Review: Johnny Mnemonic predicts Virtual Reality HMDs and motion sensor tracking

This week’s Basilique Film Festival 2015 movie, written by William Gibson (the father of cyberpunk fiction) and featuring Keanu (the man who would be Neo) Reeves, Johnny Mnemonic is a disappointing film, in pretty much every respect. The acting is atrociously wooden, the plot is as porous as coral, the I’d rather listen to nails on chalkboard that bear another minute of its inane dialogue.

The very premise is ridiculous. I honestly have difficulty imagining William Gibson sitting at his desk conjuring up this one (but I will)…

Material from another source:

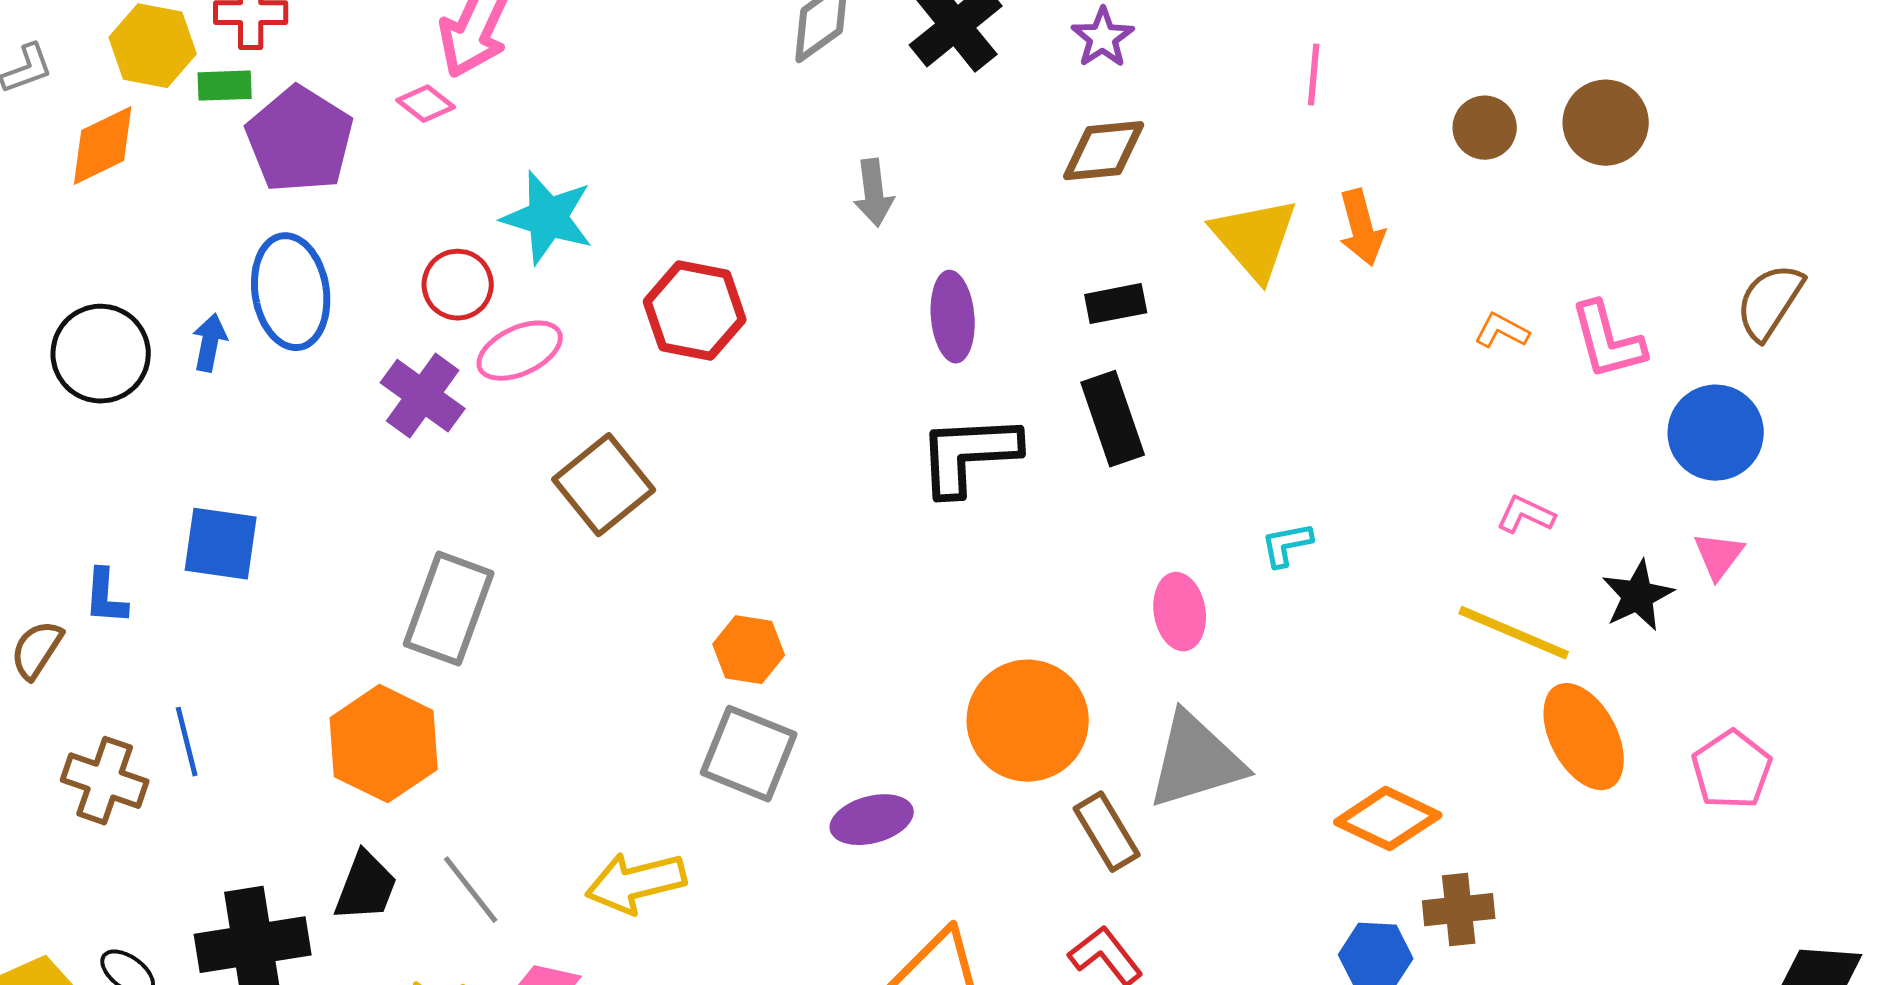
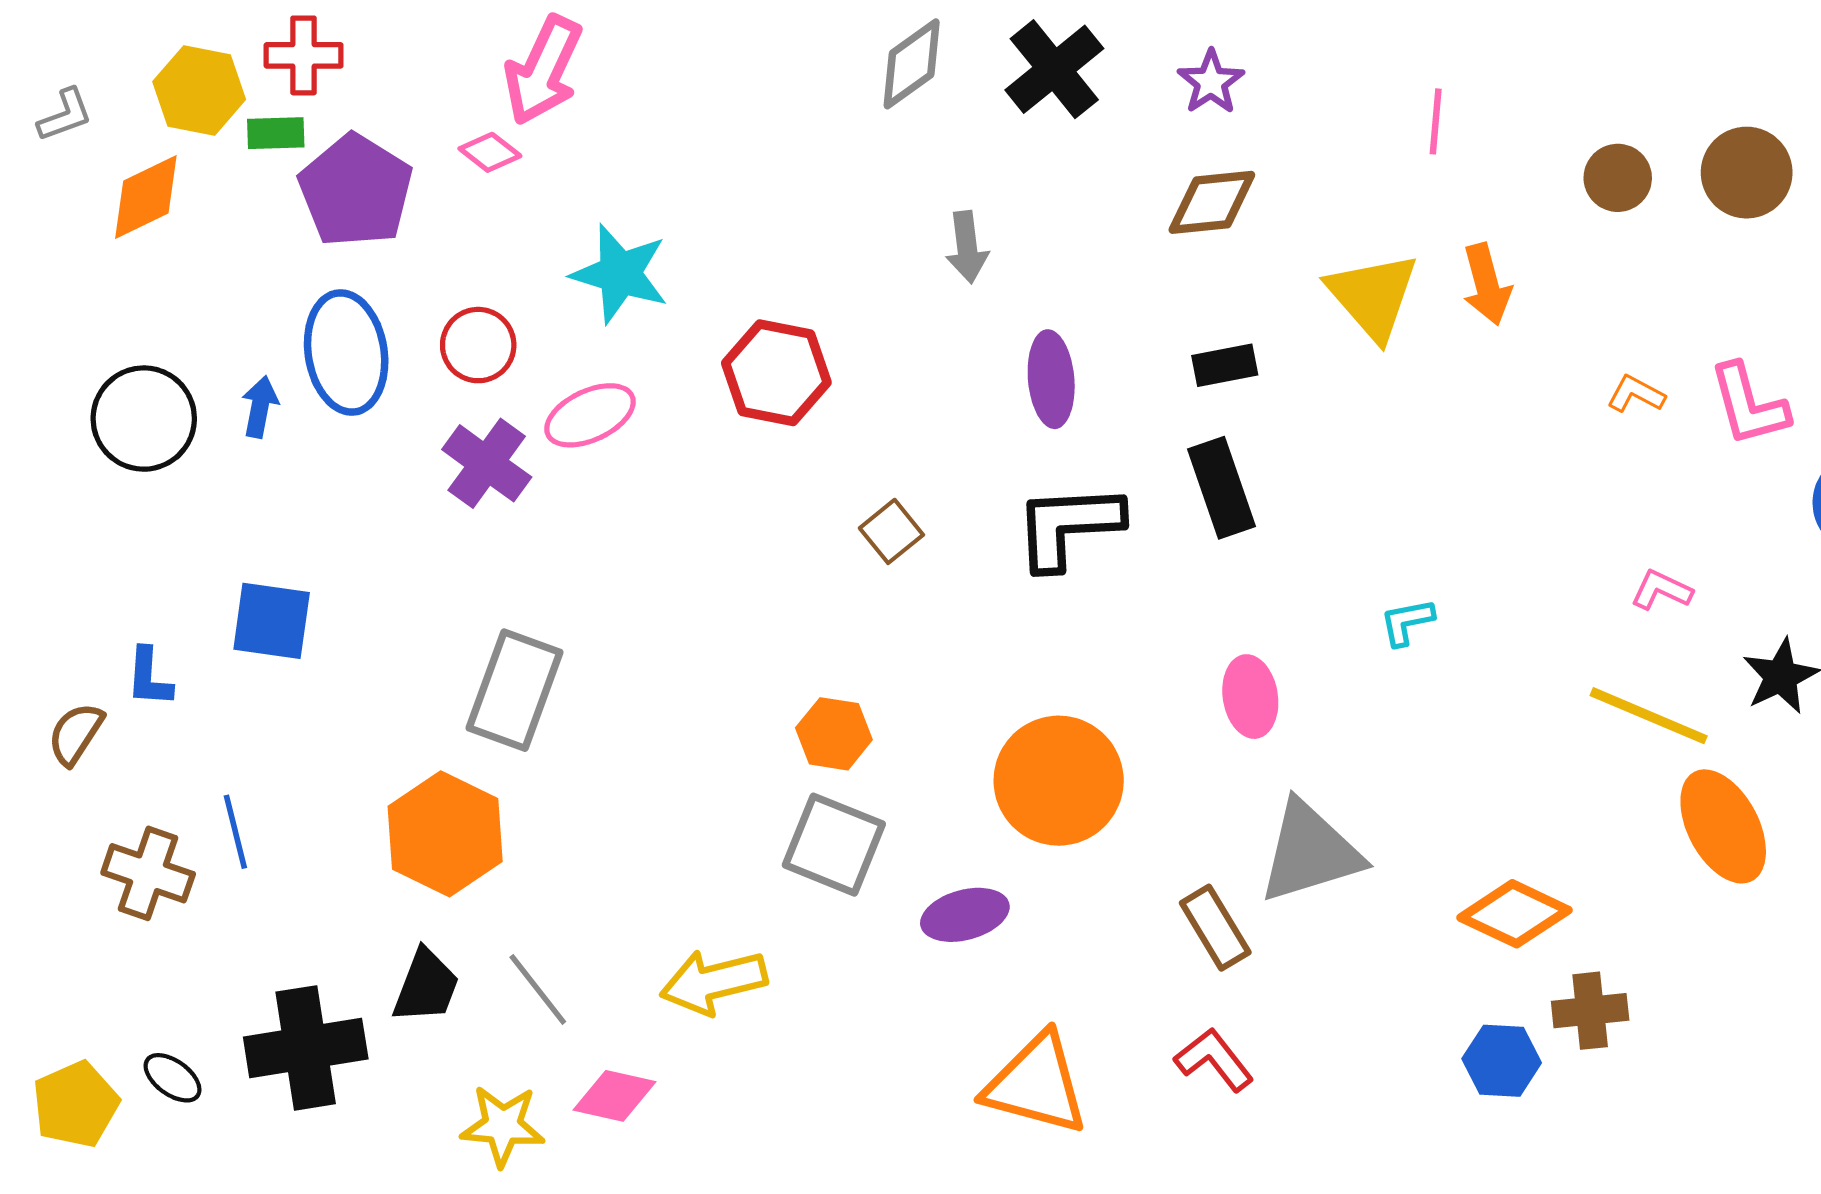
red circle: (458, 285) -> (478, 345), moved
brown square: (604, 485) -> (891, 531), moved, size x0.6
pink ellipse: (1180, 612) -> (1250, 697), moved
orange circle: (1028, 721) -> (1059, 781), moved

“So, what would you do if you had this top-secret data you wanted to send to someone else in the future? Could you just easily send it by safely encrypted email that travels at the speed of light over ubiquitous fibre optic cables?”

No, no, no, who’d believe it? (Gibson shakes his head in disbelief)

Much more plausible would be to upload it into the brain of a human courier, so he can then drive the data to the destination, despite the possible risks of it getting damaged beyond recognition if he’s delayed en route, or stolen by his enemies when they try to cut his head off, or that he might just die along the way from ‘information overload’ before he finds a suitable, yet not easily found, computer terminal to download it with…”

Wut? That’s probably one of the silliest ways to transfer data one could ever dream of!

I know what you’re thinking Bill… Come on, Becky, what do you expect from me? I’m not going to write a book and a movie about a guy that sends an email to another guy!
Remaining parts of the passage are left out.